Anyone listen to The 80’s on 8? I do.
If you didn’t grow up for your formative years during the decade of the 80’s, well, I have nothing but sympathy for you. You missed out on the best music any adolescent to early twenty’s person could ever dream of having. For me, the 80’s “grew me.” I entered the 80’s as I left middle school with a literal bang, living as we were in the direct path of Mt. St. Helen’s ash; in the 80’s, I began high school; found girls and football (tore out my knee in my sophomore year but rehabbed in time for my junior year’s season!); played varsity baseball and soccer; discovered a love of reading; worked the hop farm with my dad and brother; attended Catholic mass religiously (as it were); entered, and graduated from, college where I also found my “to be” future wife; and by decade’s end, moved across state, got married to said college sweetheart aka fiancé, and got myself employed as a teacher! And just like great music always does, 80’s music seemed to mirror every phase of my life over those 10 years.

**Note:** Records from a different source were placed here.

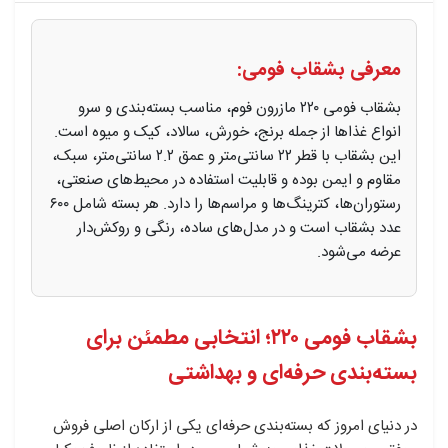
معرفی بشقاب فومی:
بشقاب فومی ۲۲۰ مازرون فوم، مناسب بسته‌بندی و سرو
انواع غذاها از جمله برنج، خورش، سالاد، کیک و میوه است.
این بشقاب با قطر ۲۲ سانتی‌متر و عمق ۲.۲ سانتی‌متر، سبک،
مقاوم و ایمن بوده و قابلیت استفاده در محیط‌های صنعتی،
رستوران‌ها، کترینگ‌ها و مراسم‌ها را دارد. هر بسته شامل ۶۰۰
عدد بشقاب است و در مدل‌های ساده، رنگی و روکش‌دار
عرضه می‌شود.
بشقاب فومی ۲۲۰؛ انتخابی مطمئن برای
بسته‌بندی حرفه‌ای و بهداشتی
در دنیای امروز که بسته‌بندی حرفه‌ای یکی از ارکان اصلی فروش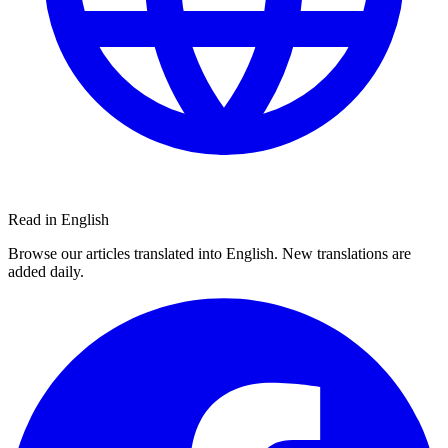
Read in English
Browse our articles translated into English. New translations are
added daily.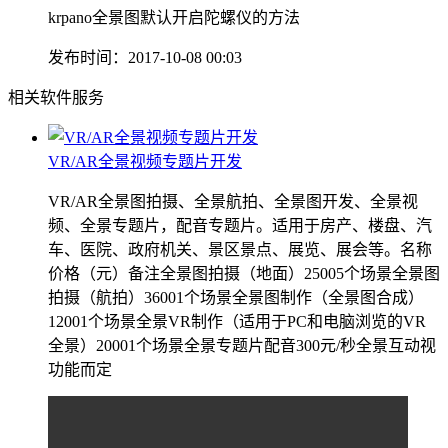
krpano全景图默认开启陀螺仪的方法
发布时间：2017-10-08 00:03
相关软件服务
VR/AR全景视频专题片开发
VR/AR全景图拍摄、全景航拍、全景图开发、全景视
频、全景专题片，配音专题片。适用于房产、楼盘、汽
车、医院、政府机关、景区景点、展览、展会等。名称
价格（元）备注全景图拍摄（地面）25005个场景全景图
拍摄（航拍）36001个场景全景图制作（全景图合成）
12001个场景全景VR制作（适用于PC和电脑浏览的VR
全景）20001个场景全景专题片配音300元/秒全景互动视
功能而定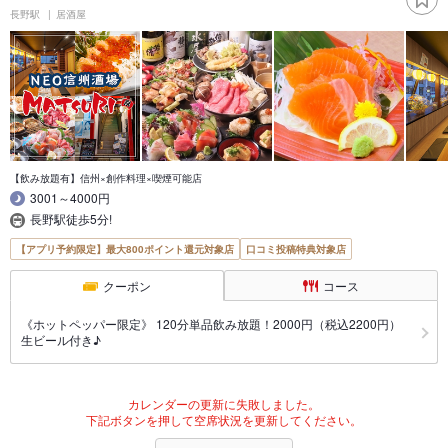
長野駅
居酒屋
【飲み放題有】信州×創作料理×喫煙可能店
3001～4000円
長野駅徒歩5分!
【アプリ予約限定】最大800ポイント還元対象店
口コミ投稿特典対象店
クーポン
コース
《ホットペッパー限定》 120分単品飲み放題！2000円（税込2200円）
生ビール付き♪
カレンダーの更新に失敗しました。
下記ボタンを押して空席状況を更新してください。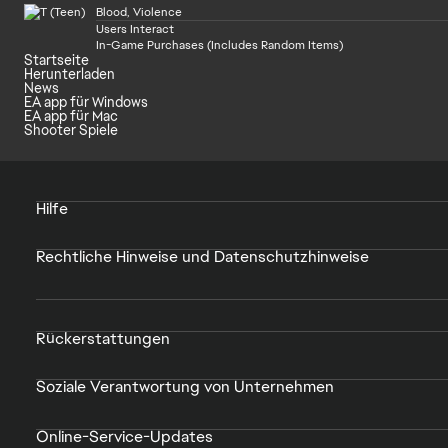
Blood, Violence
Users Interact
In-Game Purchases (Includes Random Items)
Startseite
Herunterladen
News
EA app für Windows
EA app für Mac
Shooter Spiele
Hilfe
Rechtliche Hinweise und Datenschutzhinweise
Rückerstattungen
Soziale Verantwortung von Unternehmen
Online-Service-Updates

I mean, c’mon, how could it not:
Springsteen. Prince. Dire Straits. Madonna. Journey. Cindi Lauper. Bruce Hornsby. John Mellencamp. Culture Club. Tears for Fears. Genesis. Peter Gabriel. Stevie Nicks. Stevie Wonder. Stevie Winwood. Dire Straits. Duran Duran. Shania Twain. Billy Joel. R.E.M. Police. Queen. Tina Turner. Dire Straits. Kenny Logins. Fleetwood Mac. Simple Minds. George Michael. Def Leopard. Sammy Hagar. Dire Straits. Loverboy. The Go Go’s. The Bangles. J. Geils Band. Crowded House. Ramones. Van Halen. Mister Mister. Alanis Morrisette. Whitney Houston. U2. Blondie. Dire Straits. Guns and Roses. Toto. Hall and Oates. Tom Petty. Styx. Bon Jovi. Elton John. Foreigner. Steeley Dan. Don Henley. Little River Band. Dire Straits. The Cars. Men At Work. Alabama. Seals and Croft. Lionel Richie. Huey Lewis and The News. Air Supply. REO Speedwagon. The Starship.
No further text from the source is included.